ACTION ITEM: Whenever a line in the following entries includes "license", tally it. Report nothing except the final count.
______
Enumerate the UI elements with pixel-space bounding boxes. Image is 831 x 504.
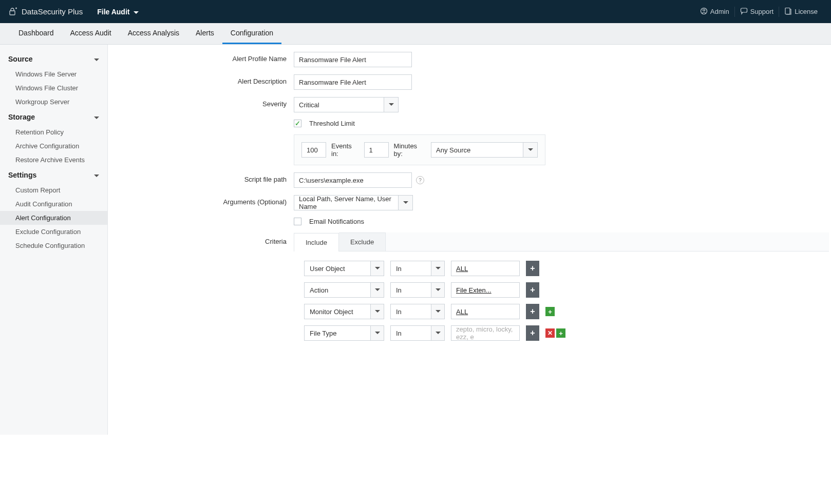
criteria-op-select[interactable]: In — [390, 325, 445, 341]
add-button[interactable]: + — [526, 325, 539, 341]
label-criteria: Criteria — [108, 232, 294, 245]
admin-icon — [700, 7, 708, 16]
criteria-field-select[interactable]: Action — [304, 282, 384, 298]
threshold-count-input[interactable] — [301, 142, 326, 158]
severity-select[interactable]: Critical — [294, 97, 399, 112]
svg-rect-4 — [785, 8, 790, 14]
license-link[interactable]: License — [779, 7, 823, 17]
criteria-row: File Type In zepto, micro, locky, ezz, e… — [304, 325, 829, 341]
label-arguments: Arguments (Optional) — [108, 195, 294, 206]
minutes-by-label: Minutes by: — [394, 142, 426, 158]
criteria-row: Action In File Exten... + — [304, 282, 829, 298]
label-script-path: Script file path — [108, 172, 294, 183]
criteria-tab-include[interactable]: Include — [294, 233, 339, 251]
sidebar-item-exclude-configuration[interactable]: Exclude Configuration — [0, 225, 107, 239]
script-path-input[interactable] — [294, 172, 412, 188]
module-dropdown[interactable]: File Audit — [97, 8, 139, 16]
sidebar-item-schedule-configuration[interactable]: Schedule Configuration — [0, 239, 107, 253]
navtabs: Dashboard Access Audit Access Analysis A… — [0, 23, 831, 45]
criteria-op-select[interactable]: In — [390, 282, 445, 298]
admin-link[interactable]: Admin — [695, 7, 734, 17]
sidebar-item-restore-archive-events[interactable]: Restore Archive Events — [0, 153, 107, 167]
main-content: Alert Profile Name Alert Description Sev… — [108, 45, 831, 435]
sidebar-header-storage[interactable]: Storage — [0, 109, 107, 125]
events-in-label: Events in: — [331, 142, 359, 158]
criteria-body: User Object In ALL + Action — [294, 251, 829, 341]
threshold-box: Events in: Minutes by: Any Source — [294, 134, 545, 165]
tab-access-audit[interactable]: Access Audit — [62, 23, 120, 44]
add-group-button[interactable]: + — [556, 328, 565, 338]
sidebar-item-windows-file-server[interactable]: Windows File Server — [0, 67, 107, 81]
svg-point-2 — [703, 9, 705, 11]
tab-dashboard[interactable]: Dashboard — [10, 23, 62, 44]
severity-value: Critical — [294, 97, 384, 112]
caret-down-icon — [94, 55, 99, 63]
chevron-down-icon[interactable] — [371, 282, 384, 298]
sidebar-item-audit-configuration[interactable]: Audit Configuration — [0, 197, 107, 211]
criteria-tabs: Include Exclude — [294, 232, 829, 251]
help-icon[interactable]: ? — [416, 176, 424, 184]
add-button[interactable]: + — [526, 282, 539, 298]
chevron-down-icon[interactable] — [431, 325, 445, 341]
criteria-tab-exclude[interactable]: Exclude — [339, 232, 386, 251]
chevron-down-icon[interactable] — [384, 97, 399, 112]
criteria-op-select[interactable]: In — [390, 304, 445, 319]
sidebar-item-windows-file-cluster[interactable]: Windows File Cluster — [0, 81, 107, 95]
email-checkbox[interactable] — [294, 218, 301, 225]
license-icon — [784, 7, 792, 16]
chevron-down-icon[interactable] — [431, 304, 445, 319]
label-severity: Severity — [108, 97, 294, 108]
criteria-value[interactable]: File Exten... — [451, 282, 520, 298]
criteria-field-select[interactable]: File Type — [304, 325, 384, 341]
lock-plus-icon — [8, 7, 17, 16]
criteria-value[interactable]: zepto, micro, locky, ezz, e — [451, 325, 520, 341]
profile-name-input[interactable] — [294, 52, 412, 67]
arguments-select[interactable]: Local Path, Server Name, User Name — [294, 195, 413, 210]
brand: DataSecurity Plus — [8, 7, 83, 16]
svg-rect-0 — [10, 11, 15, 15]
criteria-row: Monitor Object In ALL + + — [304, 304, 829, 319]
chevron-down-icon[interactable] — [431, 282, 445, 298]
tab-alerts[interactable]: Alerts — [187, 23, 222, 44]
brand-text: DataSecurity Plus — [22, 7, 83, 16]
chevron-down-icon[interactable] — [431, 261, 445, 276]
caret-down-icon — [94, 171, 99, 179]
chevron-down-icon[interactable] — [399, 195, 413, 210]
label-description: Alert Description — [108, 74, 294, 85]
sidebar-item-archive-configuration[interactable]: Archive Configuration — [0, 139, 107, 153]
threshold-label: Threshold Limit — [309, 120, 355, 127]
chevron-down-icon[interactable] — [371, 325, 384, 341]
criteria-field-select[interactable]: Monitor Object — [304, 304, 384, 319]
arguments-value: Local Path, Server Name, User Name — [294, 195, 399, 210]
description-input[interactable] — [294, 74, 412, 90]
chevron-down-icon[interactable] — [523, 142, 538, 158]
remove-button[interactable]: ✕ — [545, 328, 555, 338]
chevron-down-icon[interactable] — [371, 261, 384, 276]
criteria-op-select[interactable]: In — [390, 261, 445, 276]
tab-access-analysis[interactable]: Access Analysis — [120, 23, 187, 44]
topbar: DataSecurity Plus File Audit Admin Suppo… — [0, 0, 831, 23]
threshold-source-select[interactable]: Any Source — [431, 142, 538, 158]
sidebar: Source Windows File Server Windows File … — [0, 45, 108, 435]
sidebar-item-custom-report[interactable]: Custom Report — [0, 183, 107, 197]
add-button[interactable]: + — [526, 304, 539, 319]
sidebar-item-retention-policy[interactable]: Retention Policy — [0, 125, 107, 139]
criteria-value[interactable]: ALL — [451, 261, 520, 276]
chevron-down-icon[interactable] — [371, 304, 384, 319]
support-link[interactable]: Support — [734, 7, 779, 17]
criteria-field-select[interactable]: User Object — [304, 261, 384, 276]
sidebar-header-source[interactable]: Source — [0, 51, 107, 67]
sidebar-item-workgroup-server[interactable]: Workgroup Server — [0, 95, 107, 109]
add-group-button[interactable]: + — [545, 307, 555, 316]
label-profile-name: Alert Profile Name — [108, 52, 294, 63]
caret-down-icon — [94, 113, 99, 121]
sidebar-header-settings[interactable]: Settings — [0, 167, 107, 183]
threshold-checkbox[interactable] — [294, 120, 301, 127]
tab-configuration[interactable]: Configuration — [222, 23, 281, 44]
caret-down-icon — [134, 8, 139, 16]
email-label: Email Notifications — [309, 218, 364, 225]
add-button[interactable]: + — [526, 261, 539, 276]
criteria-value[interactable]: ALL — [451, 304, 520, 319]
sidebar-item-alert-configuration[interactable]: Alert Configuration — [0, 211, 107, 225]
threshold-minutes-input[interactable] — [364, 142, 389, 158]
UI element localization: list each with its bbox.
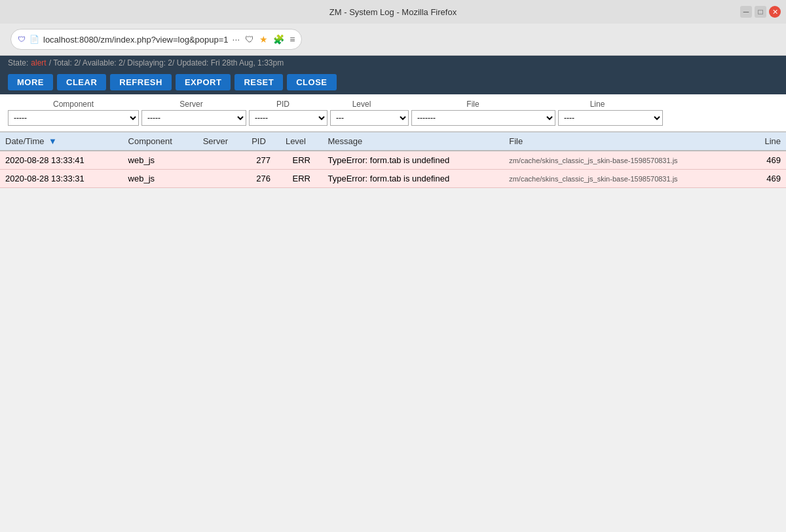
col-header-pid[interactable]: PID xyxy=(246,132,280,151)
server-filter-select[interactable]: ----- xyxy=(141,110,246,126)
message-cell: TypeError: form.tab is undefined xyxy=(322,151,504,170)
shield-security-icon: 🛡 xyxy=(245,34,254,45)
filter-labels: Component Server PID Level File Line xyxy=(0,100,786,110)
header-row: Date/Time ▼ Component Server PID Level xyxy=(0,132,786,151)
line-cell: 469 xyxy=(749,151,786,170)
refresh-button[interactable]: REFRESH xyxy=(110,74,172,90)
puzzle-icon: 🧩 xyxy=(273,34,284,45)
title-bar-controls: ─ □ ✕ xyxy=(740,6,781,18)
pid-cell: 277 xyxy=(246,151,280,170)
log-table-container: Date/Time ▼ Component Server PID Level xyxy=(0,132,786,188)
datetime-cell: 2020-08-28 13:33:41 xyxy=(0,151,123,170)
server-cell xyxy=(198,151,246,170)
minimize-button[interactable]: ─ xyxy=(740,6,752,18)
status-bar: State: alert / Total: 2/ Available: 2/ D… xyxy=(0,56,786,70)
file-cell: zm/cache/skins_classic_js_skin-base-1598… xyxy=(504,170,749,188)
log-table: Date/Time ▼ Component Server PID Level xyxy=(0,132,786,188)
level-cell: ERR xyxy=(280,151,323,170)
more-button[interactable]: MORE xyxy=(8,74,53,90)
url-display[interactable]: localhost:8080/zm/index.php?view=log&pop… xyxy=(43,35,229,45)
export-button[interactable]: EXPORT xyxy=(176,74,231,90)
pid-cell: 276 xyxy=(246,170,280,188)
table-header: Date/Time ▼ Component Server PID Level xyxy=(0,132,786,151)
file-filter-label: File xyxy=(401,100,545,109)
title-bar: ZM - System Log - Mozilla Firefox ─ □ ✕ xyxy=(0,0,786,24)
app-content: State: alert / Total: 2/ Available: 2/ D… xyxy=(0,56,786,188)
filter-inputs: ----- ----- ----- --- ------- ---- xyxy=(0,110,786,126)
pid-filter-select[interactable]: ----- xyxy=(249,110,328,126)
bookmark-icon[interactable]: ★ xyxy=(259,34,268,45)
clear-button[interactable]: CLEAR xyxy=(57,74,106,90)
page-icon: 📄 xyxy=(29,35,39,44)
server-cell xyxy=(198,170,246,188)
line-filter-label: Line xyxy=(545,100,650,109)
server-filter-label: Server xyxy=(139,100,244,109)
sort-desc-icon: ▼ xyxy=(48,136,57,146)
col-header-level[interactable]: Level xyxy=(280,132,323,151)
table-body: 2020-08-28 13:33:41web_js277ERRTypeError… xyxy=(0,151,786,188)
datetime-cell: 2020-08-28 13:33:31 xyxy=(0,170,123,188)
maximize-button[interactable]: □ xyxy=(755,6,766,18)
address-bar: 🛡 📄 localhost:8080/zm/index.php?view=log… xyxy=(10,29,302,50)
status-alert-value: alert xyxy=(31,58,46,67)
component-filter-select[interactable]: ----- xyxy=(8,110,139,126)
level-filter-select[interactable]: --- xyxy=(330,110,409,126)
pid-filter-label: PID xyxy=(244,100,322,109)
state-label: State: xyxy=(8,58,28,67)
browser-chrome: ZM - System Log - Mozilla Firefox ─ □ ✕ … xyxy=(0,0,786,56)
close-button[interactable]: CLOSE xyxy=(287,74,336,90)
file-filter-select[interactable]: ------- xyxy=(411,110,555,126)
file-cell: zm/cache/skins_classic_js_skin-base-1598… xyxy=(504,151,749,170)
browser-toolbar-icons: ··· 🛡 ★ 🧩 ≡ xyxy=(233,34,295,45)
line-filter-select[interactable]: ---- xyxy=(558,110,663,126)
col-header-component[interactable]: Component xyxy=(123,132,198,151)
level-cell: ERR xyxy=(280,170,323,188)
toolbar: MORE CLEAR REFRESH EXPORT RESET CLOSE xyxy=(0,70,786,94)
component-filter-label: Component xyxy=(8,100,139,109)
col-header-line[interactable]: Line xyxy=(749,132,786,151)
shield-icon: 🛡 xyxy=(18,35,26,44)
col-header-message[interactable]: Message xyxy=(322,132,504,151)
col-header-file[interactable]: File xyxy=(504,132,749,151)
col-header-datetime[interactable]: Date/Time ▼ xyxy=(0,132,123,151)
line-cell: 469 xyxy=(749,170,786,188)
table-row: 2020-08-28 13:33:41web_js277ERRTypeError… xyxy=(0,151,786,170)
dots-icon[interactable]: ··· xyxy=(233,34,240,45)
message-cell: TypeError: form.tab is undefined xyxy=(322,170,504,188)
component-cell: web_js xyxy=(123,170,198,188)
level-filter-label: Level xyxy=(322,100,401,109)
menu-icon[interactable]: ≡ xyxy=(290,34,295,45)
filters-section: Component Server PID Level File Line ---… xyxy=(0,94,786,132)
reset-button[interactable]: RESET xyxy=(234,74,283,90)
table-row: 2020-08-28 13:33:31web_js276ERRTypeError… xyxy=(0,170,786,188)
col-header-server[interactable]: Server xyxy=(198,132,246,151)
browser-close-button[interactable]: ✕ xyxy=(769,6,781,18)
browser-title: ZM - System Log - Mozilla Firefox xyxy=(329,7,457,17)
status-info-text: / Total: 2/ Available: 2/ Displaying: 2/… xyxy=(49,58,284,67)
component-cell: web_js xyxy=(123,151,198,170)
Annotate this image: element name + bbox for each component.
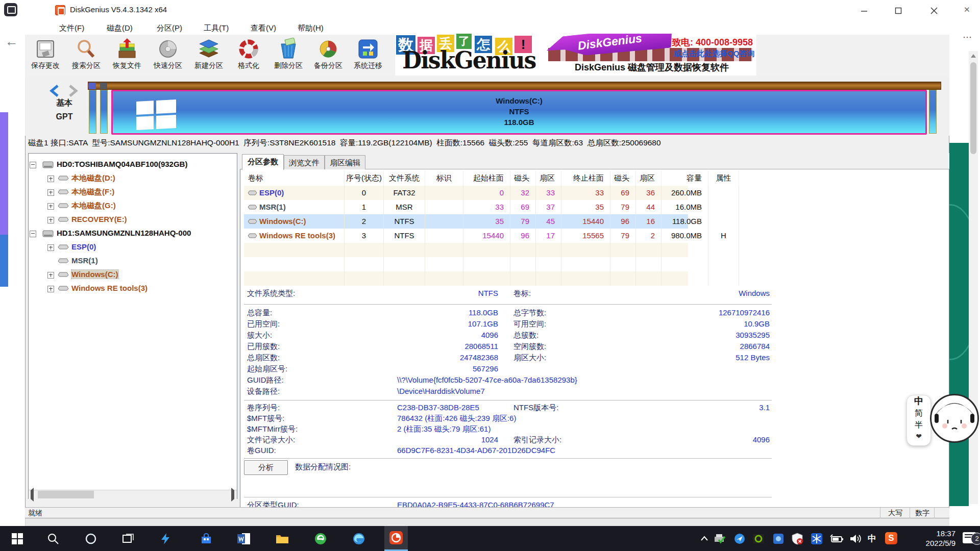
tree-item-hd1[interactable]: HD1:SAMSUNGMZNLN128HAHQ-000 bbox=[28, 227, 236, 241]
toolbar-format[interactable]: 格式化 bbox=[229, 37, 268, 76]
menu-partition[interactable]: 分区(P) bbox=[154, 22, 185, 34]
scrollbar-thumb[interactable] bbox=[38, 491, 94, 498]
tree-item-esp[interactable]: ESP(0) bbox=[28, 241, 236, 255]
toolbar-delete-partition[interactable]: 删除分区 bbox=[268, 37, 308, 76]
minimize-button[interactable] bbox=[849, 0, 878, 20]
expand-icon[interactable] bbox=[47, 176, 54, 182]
toolbar-backup-partition[interactable]: 备份分区 bbox=[308, 37, 348, 76]
chevron-right-icon[interactable] bbox=[66, 85, 79, 97]
tree-item-disk-d[interactable]: 本地磁盘(D:) bbox=[28, 172, 236, 186]
word-button[interactable] bbox=[232, 526, 256, 551]
expand-icon[interactable] bbox=[47, 189, 54, 196]
tree-item-msr[interactable]: MSR(1) bbox=[28, 255, 236, 268]
maximize-button[interactable] bbox=[884, 0, 912, 20]
scroll-left-button[interactable] bbox=[29, 490, 37, 499]
collapse-icon[interactable] bbox=[30, 162, 36, 168]
more-options-icon[interactable]: ⋯ bbox=[963, 32, 972, 43]
tab-browse-files[interactable]: 浏览文件 bbox=[284, 155, 325, 169]
cortana-button[interactable] bbox=[79, 526, 103, 551]
col-attributes[interactable]: 属性 bbox=[708, 170, 739, 186]
tree-item-hd0[interactable]: HD0:TOSHIBAMQ04ABF100(932GB) bbox=[28, 158, 236, 172]
scrollbar-thumb[interactable] bbox=[970, 62, 976, 154]
ime-width-mode[interactable]: 半 bbox=[907, 419, 930, 431]
tree-item-disk-f[interactable]: 本地磁盘(F:) bbox=[28, 186, 236, 199]
menu-help[interactable]: 帮助(H) bbox=[295, 22, 327, 34]
background-close-icon[interactable]: ✕ bbox=[964, 5, 970, 14]
col-end-sector[interactable]: 扇区 bbox=[636, 170, 662, 186]
expand-icon[interactable] bbox=[47, 286, 54, 292]
ime-floating-widget[interactable]: 中 简 半 ❤ bbox=[906, 394, 980, 446]
msr-partition-block[interactable] bbox=[100, 90, 108, 134]
toolbar-quick-partition[interactable]: 快速分区 bbox=[148, 37, 188, 76]
menu-file[interactable]: 文件(F) bbox=[56, 22, 87, 34]
table-row-msr[interactable]: MSR(1) 1 MSR 33 69 37 35 79 44 16.0MB bbox=[244, 200, 688, 214]
tray-battery-icon[interactable] bbox=[830, 533, 842, 545]
scroll-up-icon[interactable] bbox=[971, 54, 976, 58]
chevron-left-icon[interactable] bbox=[48, 85, 62, 97]
tree-item-windows-c[interactable]: Windows(C:) bbox=[28, 268, 236, 282]
analyze-button[interactable]: 分析 bbox=[244, 460, 288, 475]
diskgenius-taskbar-button[interactable] bbox=[384, 526, 408, 551]
esp-partition-block[interactable] bbox=[89, 90, 96, 134]
tray-bird-icon[interactable] bbox=[733, 533, 746, 545]
tray-printer-check-icon[interactable] bbox=[714, 533, 726, 545]
expand-icon[interactable] bbox=[47, 203, 54, 210]
col-volume-label[interactable]: 卷标 bbox=[244, 170, 345, 186]
green-browser-button[interactable] bbox=[309, 526, 332, 551]
heart-icon[interactable]: ❤ bbox=[907, 431, 930, 442]
tray-snowflake-icon[interactable] bbox=[811, 533, 823, 545]
winre-partition-block[interactable] bbox=[929, 90, 937, 134]
menu-tools[interactable]: 工具(T) bbox=[201, 22, 232, 34]
toolbar-system-migrate[interactable]: 系统迁移 bbox=[348, 37, 388, 76]
task-view-button[interactable] bbox=[116, 526, 140, 551]
sogou-tray-icon[interactable]: S bbox=[885, 532, 897, 544]
tray-chevron-up-icon[interactable] bbox=[698, 533, 710, 545]
start-button[interactable] bbox=[6, 526, 29, 551]
taskbar-clock[interactable]: 18:37 2022/5/9 bbox=[902, 529, 955, 548]
ime-mode-pill[interactable]: 中 简 半 ❤ bbox=[906, 395, 931, 446]
toolbar-save-changes[interactable]: 保存更改 bbox=[26, 37, 65, 76]
col-end-head[interactable]: 磁头 bbox=[610, 170, 636, 186]
table-row-windows-re[interactable]: Windows RE tools(3) 3 NTFS 15440 96 17 1… bbox=[244, 229, 688, 243]
ime-skin-avatar[interactable] bbox=[930, 394, 979, 443]
toolbar-search-partition[interactable]: 搜索分区 bbox=[66, 37, 106, 76]
expand-icon[interactable] bbox=[47, 244, 54, 251]
menu-view[interactable]: 查看(V) bbox=[248, 22, 279, 34]
microsoft-store-button[interactable] bbox=[194, 526, 218, 551]
browser-tab-icon[interactable] bbox=[4, 3, 17, 16]
tray-volume-icon[interactable] bbox=[849, 533, 862, 545]
scroll-right-button[interactable] bbox=[228, 490, 237, 499]
windows-c-partition-block[interactable]: Windows(C:) NTFS 118.0GB bbox=[111, 90, 927, 135]
ime-lang-mode[interactable]: 中 bbox=[907, 395, 930, 407]
table-row-esp[interactable]: ESP(0) 0 FAT32 0 32 33 33 69 36 260.0MB bbox=[244, 186, 688, 200]
toolbar-new-partition[interactable]: 新建分区 bbox=[189, 37, 229, 76]
file-explorer-button[interactable] bbox=[271, 526, 294, 551]
tab-sector-edit[interactable]: 扇区编辑 bbox=[325, 155, 365, 169]
col-flag[interactable]: 标识 bbox=[425, 170, 463, 186]
menu-disk[interactable]: 磁盘(D) bbox=[104, 22, 136, 34]
col-filesystem[interactable]: 文件系统 bbox=[384, 170, 425, 186]
tree-item-recovery-e[interactable]: RECOVERY(E:) bbox=[28, 213, 236, 227]
expand-icon[interactable] bbox=[47, 217, 54, 223]
tray-security-shield-icon[interactable] bbox=[791, 533, 803, 545]
tree-item-windows-re[interactable]: Windows RE tools(3) bbox=[28, 282, 236, 296]
ime-simplified-mode[interactable]: 简 bbox=[907, 407, 930, 419]
tray-intel-graphics-icon[interactable] bbox=[772, 533, 785, 545]
col-index-status[interactable]: 序号(状态) bbox=[345, 170, 384, 186]
tray-nvidia-icon[interactable] bbox=[752, 533, 765, 545]
back-arrow-icon[interactable]: ← bbox=[5, 34, 18, 49]
tree-item-disk-g[interactable]: 本地磁盘(G:) bbox=[28, 199, 236, 213]
close-button[interactable] bbox=[919, 0, 948, 20]
tree-horizontal-scrollbar[interactable] bbox=[29, 490, 237, 499]
ime-indicator[interactable]: 中 bbox=[868, 533, 876, 544]
col-start-cylinder[interactable]: 起始柱面 bbox=[463, 170, 510, 186]
app-pinned-1[interactable] bbox=[154, 526, 177, 551]
table-row-windows-c[interactable]: Windows(C:) 2 NTFS 35 79 45 15440 96 16 … bbox=[244, 214, 688, 229]
ad-banner[interactable]: 数 据 丢 了 怎 么 ! DiskGenius DiskGenius 致电: … bbox=[395, 34, 756, 76]
banner-qq-link[interactable]: 或点击此处选择QQ咨询 bbox=[674, 49, 754, 59]
col-end-cylinder[interactable]: 终止柱面 bbox=[561, 170, 610, 186]
col-start-head[interactable]: 磁头 bbox=[510, 170, 536, 186]
collapse-icon[interactable] bbox=[30, 231, 36, 237]
edge-button[interactable] bbox=[347, 526, 371, 551]
toolbar-recover-files[interactable]: 恢复文件 bbox=[107, 37, 147, 76]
______
TASK RESPONSE: 2